When life becomes difficult, so does my depression. I cannot say that my depressive episodes are triggered, because my depression is not post traumatic, however certain events in my life have caused me to feel helpless. When I feel helpless, I lose sight of having the perspective that I have the ability to cope with the things that I cannot control.
I used to believe that if my situations change then so would my emotional state of being. I believed that if I would be given the things that I wanted then I would feel better about myself. I thought money would be the cure to my problems and I found that was not the answer. A void can be filled temporarily with material goods or by temporary connections with others, but it does not mean that the pain will go away. No matter how much my life changed, I still felt that I had problems with myself. It didn’t matter whether or not my life changed for the best or the worst for me, I still felt that things were not okay, especially when I experienced situations that I could not control.
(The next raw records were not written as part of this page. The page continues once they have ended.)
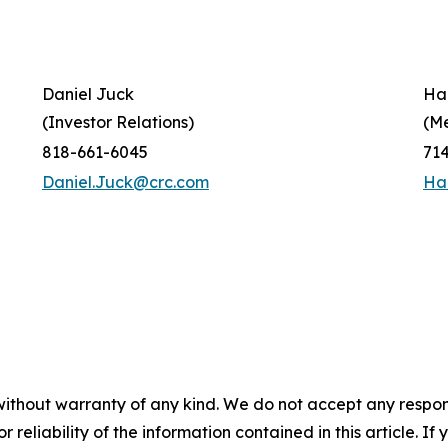
Daniel Juck
Ha
(Investor Relations)
(M
818-661-6045
71
Daniel.Juck@crc.com
Ha
without warranty of any kind. We do not accept any responsib
r reliability of the information contained in this article. I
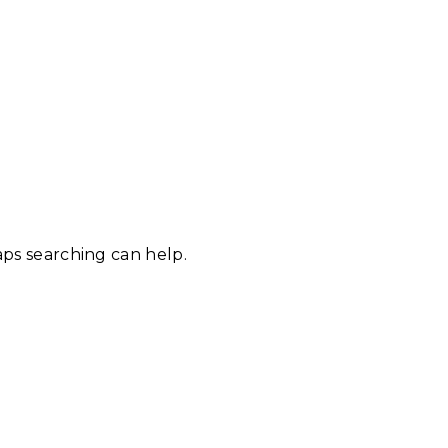
aps searching can help.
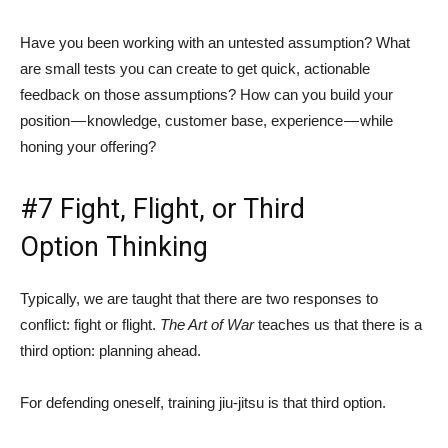
Have you been working with an untested assumption? What
are small tests you can create to get quick, actionable
feedback on those assumptions? How can you build your
position — knowledge, customer base, experience — while
honing your offering?
#7 Fight, Flight, or Third
Option Thinking
Typically, we are taught that there are two responses to
conflict: fight or flight.
The Art of War
teaches us that there is a
third option: planning ahead.
For defending oneself, training jiu-jitsu is that third option.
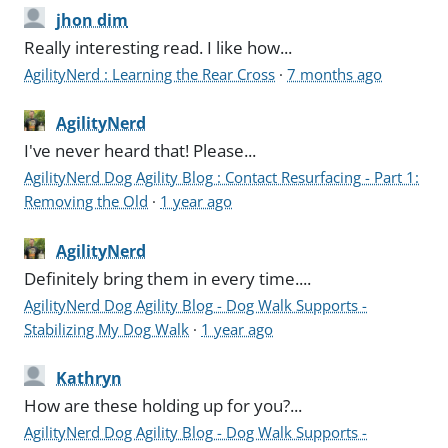
jhon dim
Really interesting read. I like how...
AgilityNerd : Learning the Rear Cross
·
7 months ago
AgilityNerd
I've never heard that! Please...
AgilityNerd Dog Agility Blog : Contact Resurfacing - Part 1:
Removing the Old
·
1 year ago
AgilityNerd
Definitely bring them in every time....
AgilityNerd Dog Agility Blog - Dog Walk Supports -
Stabilizing My Dog Walk
·
1 year ago
Kathryn
How are these holding up for you?...
AgilityNerd Dog Agility Blog - Dog Walk Supports -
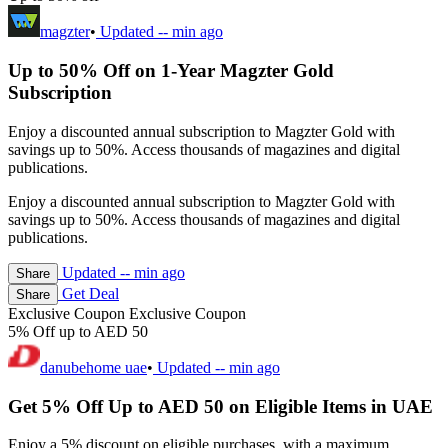
magzter
•
Updated
-- min ago
Up to 50% Off on 1-Year Magzter Gold
Subscription
Enjoy a discounted annual subscription to Magzter Gold with
savings up to 50%. Access thousands of magazines and digital
publications.
Enjoy a discounted annual subscription to Magzter Gold with
savings up to 50%. Access thousands of magazines and digital
publications.
Updated
-- min ago
Share
Get Deal
Share
Exclusive Coupon
Exclusive Coupon
5% Off up to AED 50
danubehome uae
•
Updated
-- min ago
Get 5% Off Up to AED 50 on Eligible Items in UAE
Enjoy a 5% discount on eligible purchases, with a maximum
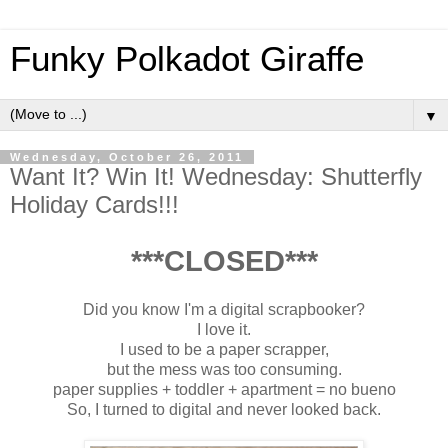
Funky Polkadot Giraffe
▼
Wednesday, October 26, 2011
Want It? Win It! Wednesday: Shutterfly
Holiday Cards!!!
***CLOSED***
Did you know I'm a digital scrapbooker?
I love it.
I used to be a paper scrapper,
but the mess was too consuming.
paper supplies + toddler + apartment = no bueno
So, I turned to digital and never looked back.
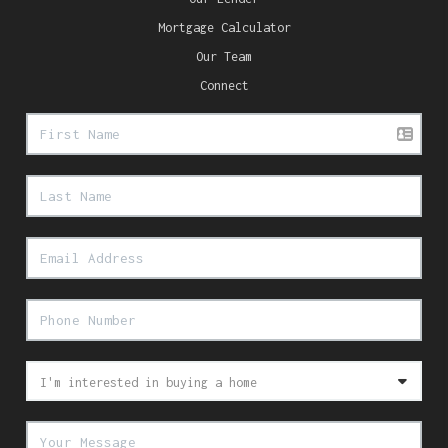
Mortgage Calculator
Our Team
Connect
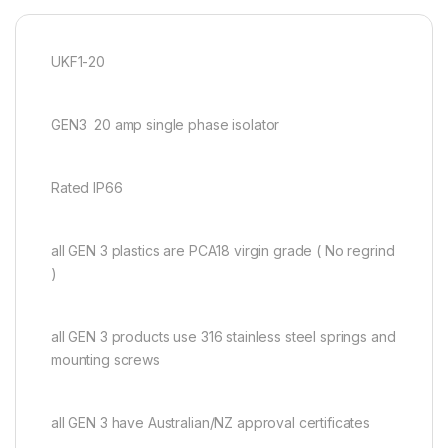
UKF1-20
GEN3 20 amp single phase isolator
Rated IP66
all GEN 3 plastics are PCA18 virgin grade ( No regrind
)
all GEN 3 products use 316 stainless steel springs and
mounting screws
all GEN 3 have Australian/NZ approval certificates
I have experienced death from family members, friends and have unfortunately been the witness to many incidents of murder and suicide. Death is something that we cannot control because it is an inevitable part to life. Unfortunately as a result of experiencing a lot of loss in my life I have felt that death was a punishment for becoming close to people. I didn’t think death was about celebrating the conclusion of someone’s lost. I thought death was God’s decision to make my life miserable and keep me lonely.
Since the death of my grandfather (three weeks after writing this book). I realize that death does not mean the termination of the relationship with a person. Death is the ending of the physical embodiment of a person’s presence, but it doesn’t mean that the relationship is over. I believe that I have been able to cope with the death of my loved ones by living through their legacy via the pursuit of my passions and remembering the lessons that they have taught to me to be a better person.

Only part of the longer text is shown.